Another study stated that microplastics can be small enough to pass into the bloodstream through the intestines, even as larger particles pass through the gut undigested. Microplastics become more and more concentrated in body tissues as they pass up the food chain from plankton to crustaceans to fish to seabirds. Limited evidence suggests that microplastics are a threat to marine animals. “Suggest” is not the same as “unequivocally demonstrate” so therein hangs the problem.
But what about us? As microplastics are now ubiquitous in the environment, we ingest about one credit card’s worth every week or half a pound every year, the equivalent of about three smartphones.
Eating credit cards like Doritos, even with guacamole, goes under the heading of really bad idea, but are microplastic particles actually harmful to us? We don’t know for sure.
Research into the toxicity of microplastics is just getting started. We do not know the effects of plastics on the human body in detail because we haven’t gone looking for them in detail.
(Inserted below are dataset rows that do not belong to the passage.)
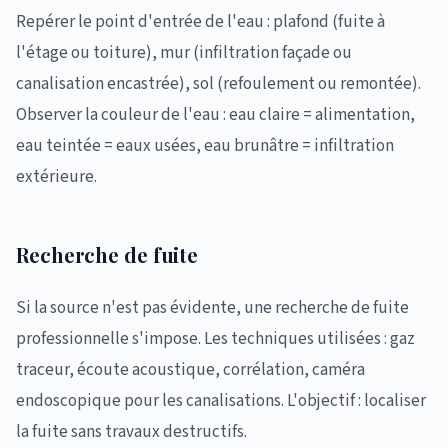
Repérer le point d'entrée de l'eau : plafond (fuite à
l'étage ou toiture), mur (infiltration façade ou
canalisation encastrée), sol (refoulement ou remontée).
Observer la couleur de l'eau : eau claire = alimentation,
eau teintée = eaux usées, eau brunâtre = infiltration
extérieure.
Recherche de fuite
Si la source n'est pas évidente, une recherche de fuite
professionnelle s'impose. Les techniques utilisées : gaz
traceur, écoute acoustique, corrélation, caméra
endoscopique pour les canalisations. L'objectif : localiser
la fuite sans travaux destructifs.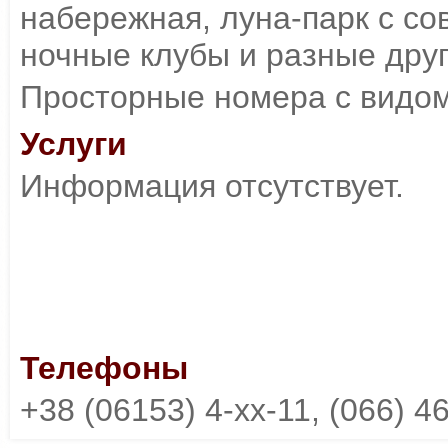
набережная, луна-парк с с
ночные клубы и разные дру
Просторные номера с видом
Услуги
Информация отсутствует.
Телефоны
+38 (06153) 4-xx-11, (066) 4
Plastics are more than just the polymers. They contain several thousand other chemicals, even flame retardants. In the environment, plastics adsorb toxic man made chemicals, including polychlorinated biphenyls, polycyclic aromatic hydrocarbons, bisphenol A, and organochlorine pesticides, all of which go under the heading of “really bad for you”. We get exposed to these chemicals every day, but microplastics present a new pathway into the human body.
Once very small microplastics are ingested, they can pass into the lymph system, and get deposited in the liver, penetrate the placenta and blood-brain barrier and the lungs. Once there, the particles will accumulate. Plastic particles can cause inflammation and inflammation underlies many human ailments. Cause and effect? We don't know.
Initial studies in labs indicate that microplastics are indeed toxic to lung, liver and brain cells, but that’s a far cry from fully understanding their interactions within the human body. As one article stated, “It could be that, as with many pollutants, there is a threshold beyond which microplastics become toxic to humans or other species.” We just don’t know what it is yet.
So, what are we to do? Every article and study I read had the same recommendations: First, fully understand what micro and nanoplastics do to wildlife and humans. Second, stop putting plastics into the environment. Third, start using less plastic, much less. I know, easier said than done.
We are in a situation where we have absence of evidence. That is not the same as evidence of absence. Ignorance is not an excuse for inaction.
“It is also within our power to change cultures so that litter created on land does not become an environmental hazard in our oceans, both now and for future generations."